◆ Input for this task
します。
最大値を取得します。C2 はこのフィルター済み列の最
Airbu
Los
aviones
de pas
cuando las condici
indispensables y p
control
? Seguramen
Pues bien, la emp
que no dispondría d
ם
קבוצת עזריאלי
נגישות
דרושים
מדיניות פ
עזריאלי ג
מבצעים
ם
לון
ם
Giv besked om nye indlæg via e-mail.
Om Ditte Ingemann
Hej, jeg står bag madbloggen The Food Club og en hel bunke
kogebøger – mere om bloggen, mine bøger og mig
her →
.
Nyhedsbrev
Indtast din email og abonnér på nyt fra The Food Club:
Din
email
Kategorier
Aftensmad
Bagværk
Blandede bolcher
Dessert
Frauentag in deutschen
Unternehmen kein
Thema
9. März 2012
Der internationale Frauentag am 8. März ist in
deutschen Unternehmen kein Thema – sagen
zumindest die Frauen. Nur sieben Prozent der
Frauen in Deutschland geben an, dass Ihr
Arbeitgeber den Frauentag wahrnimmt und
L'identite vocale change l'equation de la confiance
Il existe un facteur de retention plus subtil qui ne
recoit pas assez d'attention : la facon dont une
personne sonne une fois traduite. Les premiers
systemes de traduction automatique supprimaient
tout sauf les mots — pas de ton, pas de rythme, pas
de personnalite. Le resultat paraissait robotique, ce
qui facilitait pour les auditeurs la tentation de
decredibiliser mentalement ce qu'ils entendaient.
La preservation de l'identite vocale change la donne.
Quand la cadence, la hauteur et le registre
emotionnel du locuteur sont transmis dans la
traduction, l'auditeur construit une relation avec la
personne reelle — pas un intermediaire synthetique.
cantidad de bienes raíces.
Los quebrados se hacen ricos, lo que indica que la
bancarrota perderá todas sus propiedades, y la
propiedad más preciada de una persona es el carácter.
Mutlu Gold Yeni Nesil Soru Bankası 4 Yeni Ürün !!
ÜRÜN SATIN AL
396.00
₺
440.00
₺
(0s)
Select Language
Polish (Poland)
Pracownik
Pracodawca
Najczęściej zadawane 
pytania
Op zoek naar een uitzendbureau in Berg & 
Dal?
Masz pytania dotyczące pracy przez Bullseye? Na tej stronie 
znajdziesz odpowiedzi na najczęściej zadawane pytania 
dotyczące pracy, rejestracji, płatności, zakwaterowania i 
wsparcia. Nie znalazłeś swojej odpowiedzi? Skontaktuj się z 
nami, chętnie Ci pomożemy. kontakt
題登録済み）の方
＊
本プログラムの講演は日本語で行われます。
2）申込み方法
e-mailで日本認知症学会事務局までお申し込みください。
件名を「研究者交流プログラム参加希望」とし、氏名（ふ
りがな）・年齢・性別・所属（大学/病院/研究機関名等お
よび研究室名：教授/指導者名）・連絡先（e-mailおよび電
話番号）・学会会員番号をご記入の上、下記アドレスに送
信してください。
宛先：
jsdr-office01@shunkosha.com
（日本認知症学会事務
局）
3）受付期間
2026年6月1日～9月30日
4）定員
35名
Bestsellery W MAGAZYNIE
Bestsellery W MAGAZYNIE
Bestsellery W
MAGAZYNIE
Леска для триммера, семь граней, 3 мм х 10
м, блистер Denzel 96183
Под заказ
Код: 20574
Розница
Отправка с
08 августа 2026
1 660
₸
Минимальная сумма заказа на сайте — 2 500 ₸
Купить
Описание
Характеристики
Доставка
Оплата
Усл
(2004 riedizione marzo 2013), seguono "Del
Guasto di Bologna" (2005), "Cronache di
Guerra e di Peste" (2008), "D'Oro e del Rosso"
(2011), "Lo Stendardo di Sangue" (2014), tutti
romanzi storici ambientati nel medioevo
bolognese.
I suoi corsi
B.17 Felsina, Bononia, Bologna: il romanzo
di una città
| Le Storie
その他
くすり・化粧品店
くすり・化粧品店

...

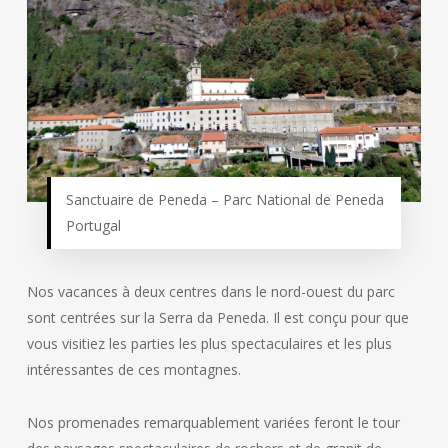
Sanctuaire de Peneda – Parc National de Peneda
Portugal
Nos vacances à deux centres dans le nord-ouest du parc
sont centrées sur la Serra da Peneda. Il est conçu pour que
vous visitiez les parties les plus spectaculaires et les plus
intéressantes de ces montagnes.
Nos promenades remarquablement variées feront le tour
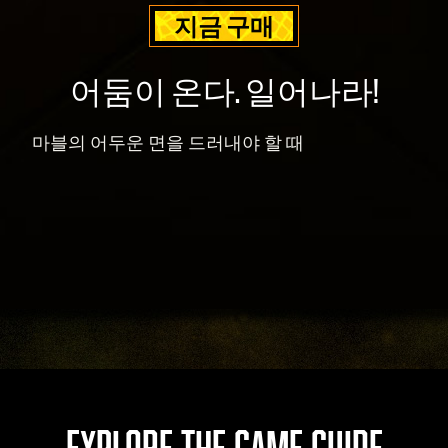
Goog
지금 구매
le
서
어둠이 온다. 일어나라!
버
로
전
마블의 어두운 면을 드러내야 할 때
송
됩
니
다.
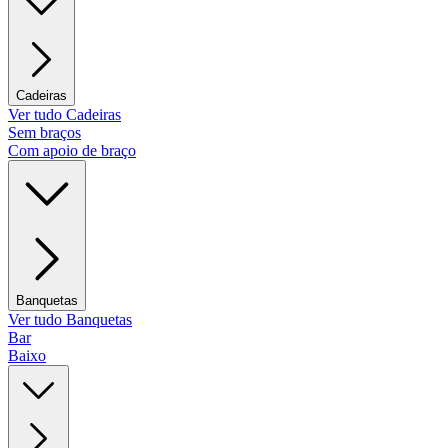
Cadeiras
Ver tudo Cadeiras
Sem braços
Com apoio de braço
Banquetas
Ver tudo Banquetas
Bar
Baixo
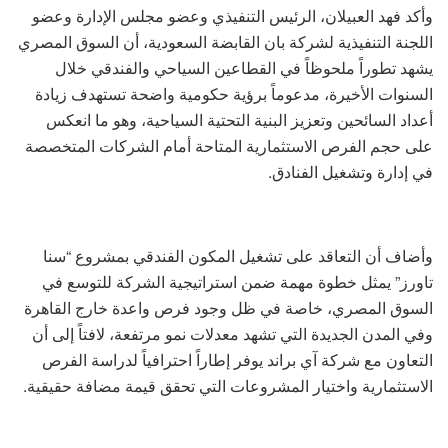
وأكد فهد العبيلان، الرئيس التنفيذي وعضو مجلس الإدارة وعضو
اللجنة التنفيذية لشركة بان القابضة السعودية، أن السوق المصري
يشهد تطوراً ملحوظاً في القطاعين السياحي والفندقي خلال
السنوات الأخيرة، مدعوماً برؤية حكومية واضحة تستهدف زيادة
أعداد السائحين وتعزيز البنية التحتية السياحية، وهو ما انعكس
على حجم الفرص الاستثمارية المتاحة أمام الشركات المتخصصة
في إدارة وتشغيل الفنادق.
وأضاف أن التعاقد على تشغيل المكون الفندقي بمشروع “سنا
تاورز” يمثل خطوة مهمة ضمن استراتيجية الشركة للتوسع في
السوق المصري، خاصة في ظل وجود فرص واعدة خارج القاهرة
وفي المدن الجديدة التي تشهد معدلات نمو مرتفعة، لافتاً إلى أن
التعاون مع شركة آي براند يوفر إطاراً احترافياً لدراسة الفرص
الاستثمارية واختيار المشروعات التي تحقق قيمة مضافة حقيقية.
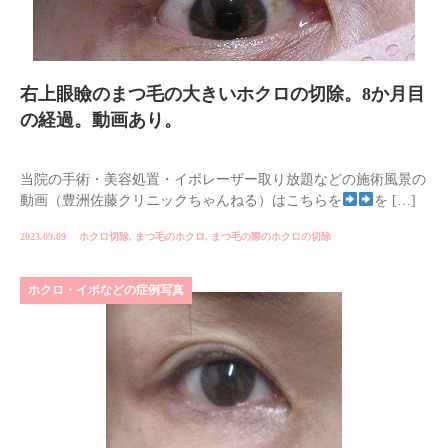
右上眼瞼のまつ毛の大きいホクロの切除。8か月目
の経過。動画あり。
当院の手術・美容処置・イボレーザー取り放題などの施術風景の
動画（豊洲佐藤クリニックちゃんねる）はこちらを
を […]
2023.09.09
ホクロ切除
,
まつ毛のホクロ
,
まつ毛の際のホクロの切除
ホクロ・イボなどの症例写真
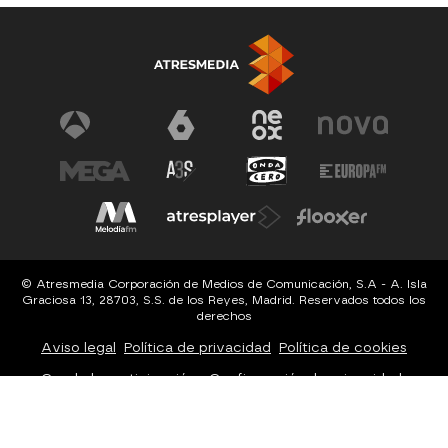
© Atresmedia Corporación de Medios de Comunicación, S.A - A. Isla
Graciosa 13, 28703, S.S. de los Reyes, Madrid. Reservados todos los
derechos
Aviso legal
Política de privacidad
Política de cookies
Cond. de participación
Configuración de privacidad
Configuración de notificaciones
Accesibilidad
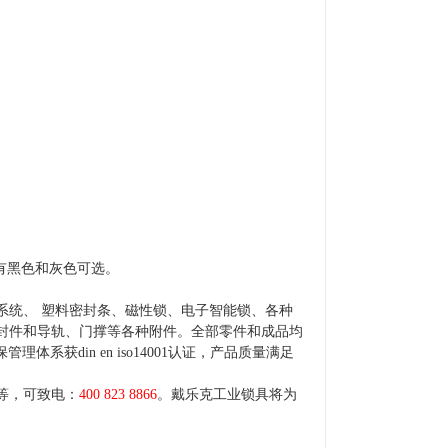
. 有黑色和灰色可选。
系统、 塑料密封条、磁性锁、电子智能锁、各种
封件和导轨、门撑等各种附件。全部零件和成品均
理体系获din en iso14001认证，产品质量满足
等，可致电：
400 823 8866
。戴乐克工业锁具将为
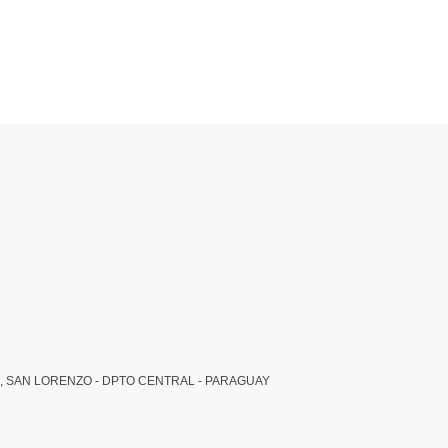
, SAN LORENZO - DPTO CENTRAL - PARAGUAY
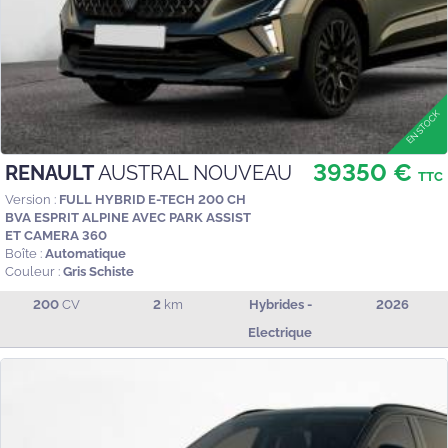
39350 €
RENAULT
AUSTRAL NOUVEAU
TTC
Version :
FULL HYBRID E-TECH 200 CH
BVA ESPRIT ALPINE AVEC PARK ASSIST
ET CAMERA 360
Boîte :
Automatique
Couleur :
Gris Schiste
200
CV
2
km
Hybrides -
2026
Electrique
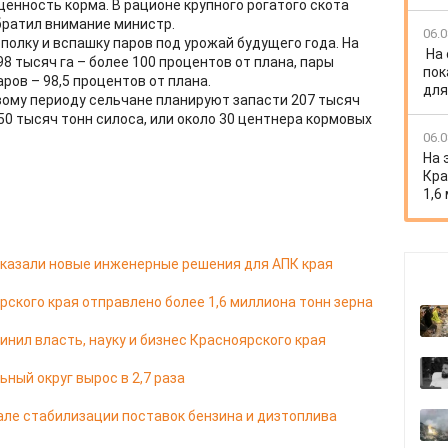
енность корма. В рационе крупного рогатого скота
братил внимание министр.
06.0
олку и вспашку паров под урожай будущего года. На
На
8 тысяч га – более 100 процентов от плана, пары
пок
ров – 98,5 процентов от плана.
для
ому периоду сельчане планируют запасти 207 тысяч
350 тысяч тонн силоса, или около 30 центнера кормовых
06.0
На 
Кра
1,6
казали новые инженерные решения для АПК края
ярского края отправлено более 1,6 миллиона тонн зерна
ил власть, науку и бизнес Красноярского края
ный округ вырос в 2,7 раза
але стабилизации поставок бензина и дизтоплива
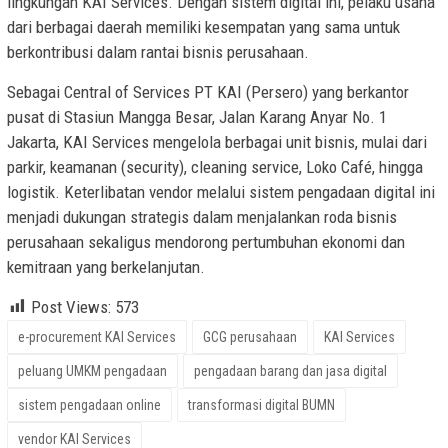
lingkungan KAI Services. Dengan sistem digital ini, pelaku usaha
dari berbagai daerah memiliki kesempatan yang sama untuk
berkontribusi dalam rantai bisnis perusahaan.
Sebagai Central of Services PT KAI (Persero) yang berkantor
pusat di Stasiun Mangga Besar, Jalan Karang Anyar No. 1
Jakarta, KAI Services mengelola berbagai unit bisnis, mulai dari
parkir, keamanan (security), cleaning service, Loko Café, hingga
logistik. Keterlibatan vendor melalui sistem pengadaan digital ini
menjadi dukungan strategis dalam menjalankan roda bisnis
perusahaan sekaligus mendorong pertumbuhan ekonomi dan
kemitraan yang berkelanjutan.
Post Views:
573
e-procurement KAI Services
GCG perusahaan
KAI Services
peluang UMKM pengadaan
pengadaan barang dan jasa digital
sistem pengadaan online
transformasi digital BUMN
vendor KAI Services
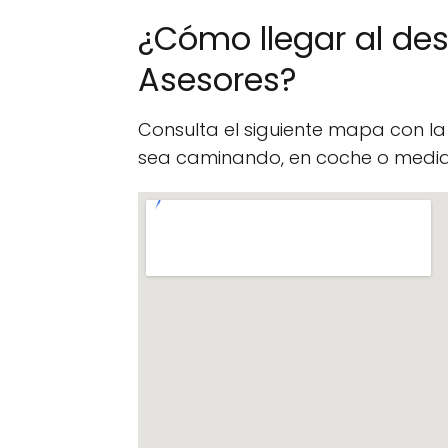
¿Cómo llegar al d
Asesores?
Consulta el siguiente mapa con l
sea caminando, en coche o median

◆ Problem statement
The lines of the records that contain the string "более" should be located and copied.

◆ Task solution
8 тысяч га – более 100 процентов от плана, пары
ярского края отправлено более 1,6 миллиона тонн зерна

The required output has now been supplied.